In May 2017, the MTA announced that it wanted to rebuild the bridge, which runs from Austin Street to Grenfell Street. It told business owners on the bridge that their stores would be torn down once the management company's lease expired in 2020. If the bridge was rebuilt, it was unclear what would replace the existing businesses. The bridge is in such bad condition that in spring 2017, a hole opened up in the storage room of the Thyme Natural Market. In response, the Save Kew Gardens Coalition was created in order to convince the MTA not to tear down the bridge. The coalition is made up of local civic groups such as the Kew Gardens Civic Association, the Kew Gardens Improvement Association and the Friends of Maple Grove Cemetery. In July, in response to strong community opposition and pushback from City Council Member Karen Koslowitz and others, MTA officials changed their stance, opening up to possible ideas about how to repair the bridge decks, which are 80 years old and decaying, while keeping the businesses in place. Mayor Bill de Blasio, when asked, said that he was against its demolition, and sent DOT engineers to visit the site.

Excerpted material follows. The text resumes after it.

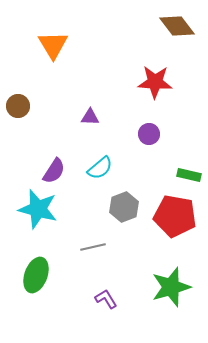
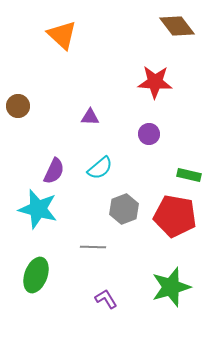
orange triangle: moved 9 px right, 10 px up; rotated 16 degrees counterclockwise
purple semicircle: rotated 8 degrees counterclockwise
gray hexagon: moved 2 px down
gray line: rotated 15 degrees clockwise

Also in July, three engineers, one from the NYCDOT, one from the MTA, and a retired engineer, Al Brand, determined that is might be feasible to install an additional concrete slab, which would be 12 in to 14 in wide, underneath the bridge. This alternative was deemed feasible.

The MTA announced that an engineering feasibility study, which would be funded by Koslowitz, would be conducted, but it is unclear how much it will cost and who will conduct it. Koslowitz had hoped to use $1 million to fund it, but because it is capital money, it can only be used for construction. Instead, she started looking for funding from the city and state. On November 14, 2017, Queens Community Board 9 unanimously backed a resolution asking the MTA not to tear down the bridge. On July 11, 2018, the LIRR announced that it planned to repair the bridge, using the funds that Koslowitz had obtained for a study.